Está difícil fazer uma projeção sobre a disputa de 2016 na Capital. Os nomes cotados até agora não parecem ter a densidade necessária para uma disputa tranquila. A expectativa do prefeito Luciano Rezende (PPS) parece ter sido frustrada.
Apesar de toda a tentativa de equilibrar os números da pesquisa para melhorar sua imagem – aliás, que ironia, logo ele que já foi tão prejudicado pelas estatísticas no passado –, a situação não é boa.
O projeto de ciclovias e ciclo-faixas não lhe deu a marca necessária para criar a imagem do primeiro mandato. Rezende passou grande parte de seu mandato governando na faixa litorânea e agindo como síndico para resolver os problemas pontuais da cidade. Não é fácil agradar o eleitor de Vitória e seu mandato não tem uma grande promessa que lhe garanta o direito da reeleição. Vai ter de lutar muito por ela.

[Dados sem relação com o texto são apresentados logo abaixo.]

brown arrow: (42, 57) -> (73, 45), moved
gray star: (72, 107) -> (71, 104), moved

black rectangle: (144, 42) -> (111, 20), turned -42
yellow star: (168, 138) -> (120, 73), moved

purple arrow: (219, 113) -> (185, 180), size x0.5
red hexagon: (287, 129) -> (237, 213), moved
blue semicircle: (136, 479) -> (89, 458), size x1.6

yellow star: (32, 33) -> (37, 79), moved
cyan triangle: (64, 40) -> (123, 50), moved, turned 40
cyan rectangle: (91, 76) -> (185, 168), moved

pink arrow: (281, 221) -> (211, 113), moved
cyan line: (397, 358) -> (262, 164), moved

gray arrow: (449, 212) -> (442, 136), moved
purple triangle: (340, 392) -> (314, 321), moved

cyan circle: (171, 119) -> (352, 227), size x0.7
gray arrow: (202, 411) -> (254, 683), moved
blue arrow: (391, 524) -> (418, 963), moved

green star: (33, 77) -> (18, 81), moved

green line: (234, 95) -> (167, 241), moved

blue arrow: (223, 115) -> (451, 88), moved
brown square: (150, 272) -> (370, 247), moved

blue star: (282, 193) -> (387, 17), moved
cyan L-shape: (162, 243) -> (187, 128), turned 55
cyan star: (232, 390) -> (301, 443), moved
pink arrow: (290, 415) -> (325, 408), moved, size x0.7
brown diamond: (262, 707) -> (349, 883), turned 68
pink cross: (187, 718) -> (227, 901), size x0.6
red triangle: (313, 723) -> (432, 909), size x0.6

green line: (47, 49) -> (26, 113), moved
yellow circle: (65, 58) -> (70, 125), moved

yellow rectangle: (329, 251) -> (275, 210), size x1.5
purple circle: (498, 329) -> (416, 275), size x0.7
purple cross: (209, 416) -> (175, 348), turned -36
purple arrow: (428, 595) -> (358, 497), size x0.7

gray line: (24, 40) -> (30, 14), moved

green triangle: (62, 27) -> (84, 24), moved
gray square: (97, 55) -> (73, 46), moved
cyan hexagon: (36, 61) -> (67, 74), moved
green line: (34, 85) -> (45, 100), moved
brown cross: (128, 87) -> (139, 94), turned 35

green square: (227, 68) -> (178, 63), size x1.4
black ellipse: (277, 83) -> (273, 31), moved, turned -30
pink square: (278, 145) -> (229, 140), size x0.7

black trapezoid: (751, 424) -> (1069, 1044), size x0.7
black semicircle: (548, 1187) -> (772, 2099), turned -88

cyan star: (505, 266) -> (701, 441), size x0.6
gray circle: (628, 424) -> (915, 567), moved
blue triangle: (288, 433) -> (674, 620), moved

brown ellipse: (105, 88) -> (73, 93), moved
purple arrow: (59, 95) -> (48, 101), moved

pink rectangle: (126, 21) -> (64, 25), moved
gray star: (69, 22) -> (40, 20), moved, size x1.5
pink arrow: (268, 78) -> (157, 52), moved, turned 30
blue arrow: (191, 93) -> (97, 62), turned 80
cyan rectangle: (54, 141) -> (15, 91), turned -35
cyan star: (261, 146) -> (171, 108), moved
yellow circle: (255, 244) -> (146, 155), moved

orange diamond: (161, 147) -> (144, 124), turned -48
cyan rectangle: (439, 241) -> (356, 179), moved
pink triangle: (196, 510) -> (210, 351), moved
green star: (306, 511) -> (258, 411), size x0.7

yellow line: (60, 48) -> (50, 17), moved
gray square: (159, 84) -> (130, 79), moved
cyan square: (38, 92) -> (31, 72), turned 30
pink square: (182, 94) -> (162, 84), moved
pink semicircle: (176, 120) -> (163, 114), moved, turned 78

O ex-prefeito João Coser (PT) vive um momento delicado, os holofotes do escândalo da Petrobras foram colocados sobre ele, e uma vez tendo a imagem pichada, será difícil reconstruí-la. Coser, que disputou a reeleição em 2008 com um imagem forte, saiu desgastado com o eleitorado da prefeitura, e sua atuação eleitoral em 2014 o desgastou com o mercado político.
O governador Paulo Hartung (PMDB) tenta abrir caminho para seu aliado, o deputado federal Lelo Coimbra (PMDB), e ele mesmo se movimenta nos meios políticos para garantir as condições na disputa. Mas para quem sempre teve dificuldade nas eleições, vai ser difícil convencer o eleitorado de Vitória, que o conhece bem, a elegê-lo para a prefeitura.
O campo eleitoral da Capital parece muito favorável para que o ex-governador Renato Casagrande (PSB) ocupe um espaço eleitoral e se recoloque no jogo político, pensando em voos mais altos. Mas ele prefere acreditar na fidelidade política de Luciano Rezende, mesmo com os sinais de que o prefeito se aproxima cada vez mais do Palácio Anchieta. Casagrande, que conviveu com a traição no ano passado, segue acreditando cegamente em seu aliado. Bom, veremos se a fé de Casagrande será recompensada.
Fragmentos:
1 – E o número de emendas ao projeto Escola Viva só aumenta. Difícil vai ser convencer o governador Paulo Hartung a sancionar a lei com os remendos, sobretudo, em relação às emendas apresentadas pelos professores.
2 – Pelo panorama apresentado pelo deputado Sérgio Majeski (PSDB) sobre o projeto desenvolvido em Pernambuco na última década, ele está longe de ser essa sétima maravilha do mundo, como vem vendendo o governo do Estado.
3 – O líder do governo, Gildevan Fernandes (PV), mais uma vez demonstrou destempero na hora de defender o projeto das críticas do tucano. Aliás, qual o problema de ser contra o projeto do governo? Não pode?